A coating liquid for an inkjet recording medium used for forming an ink receiving layer of an inkjet recording medium that receives ink and records an image,
At least gas phase method silica having a primary particle diameter of 20 nm or less, a hydrophilic binder, a lipophilic chain having 13 or less carbon atoms including a branched structure, a polyoxyalkylene chain as a hydrophilic chain, and HLB A nonionic surfactant that is 14.0 or more and a water-soluble polyvalent metal salt,
The content of the nonionic surfactant is 0.2% by mass or more and 5% by mass or less with respect to the mass of the vapor phase silica.

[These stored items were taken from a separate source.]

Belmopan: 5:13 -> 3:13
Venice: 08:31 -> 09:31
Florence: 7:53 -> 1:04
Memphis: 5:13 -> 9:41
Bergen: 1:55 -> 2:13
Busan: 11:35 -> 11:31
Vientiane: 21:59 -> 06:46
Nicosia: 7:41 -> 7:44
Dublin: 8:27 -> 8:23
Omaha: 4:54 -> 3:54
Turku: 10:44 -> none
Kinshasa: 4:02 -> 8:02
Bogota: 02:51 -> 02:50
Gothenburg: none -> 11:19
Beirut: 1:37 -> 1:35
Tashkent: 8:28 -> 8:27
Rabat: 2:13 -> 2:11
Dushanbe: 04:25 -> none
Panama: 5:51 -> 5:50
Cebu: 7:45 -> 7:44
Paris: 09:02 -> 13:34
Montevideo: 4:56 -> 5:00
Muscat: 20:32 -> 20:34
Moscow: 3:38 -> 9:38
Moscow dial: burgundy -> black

A coating solution for an inkjet recording medium, wherein the content of the water-soluble polyvalent metal salt is 0.1% by mass or more and 20% by mass or less with respect to the mass of the vapor phase silica.   2. The ink jet recording medium coating solution according to claim 1, wherein the water-soluble polyvalent metal salt is zirconyl acetate. Jet recording medium coating solution according to claim 1 or 2, characterized in that further comprises a polymer having a poly diallyl dimethyl ammonium chloride structure. The coating liquid for an inkjet recording medium according to any one of claims 1 to 3 , wherein the hydrophilic binder is polyvinyl alcohol having a saponification degree of 90% or less. The coating liquid for an inkjet recording medium according to any one of claims 1 to 4 , further comprising a cation-modified latex resin. In an inkjet recording medium having an ink receiving layer on a support,
The ink receiving layer has at least gas phase method silica having a primary particle diameter of 20 nm or less, a hydrophilic binder, and a lipophilic chain having 13 or less carbon atoms including a branched structure, and a polyoxyalkylene chain as a hydrophilic chain A nonionic surfactant having an HLB of 14.0 or more, and a water-soluble polyvalent metal salt,
The content of the nonionic surfactant is 0.2% by mass or more and 5% by mass or less with respect to the mass of the vapor phase silica.
An ink jet recording medium in which the content of the water-soluble polyvalent metal salt is 0.1% by mass or more and 20% by mass or less based on the mass of the vapor phase silica. The inkjet recording medium according to claim 6 , wherein the water-soluble polyvalent metal salt is zirconyl acetate.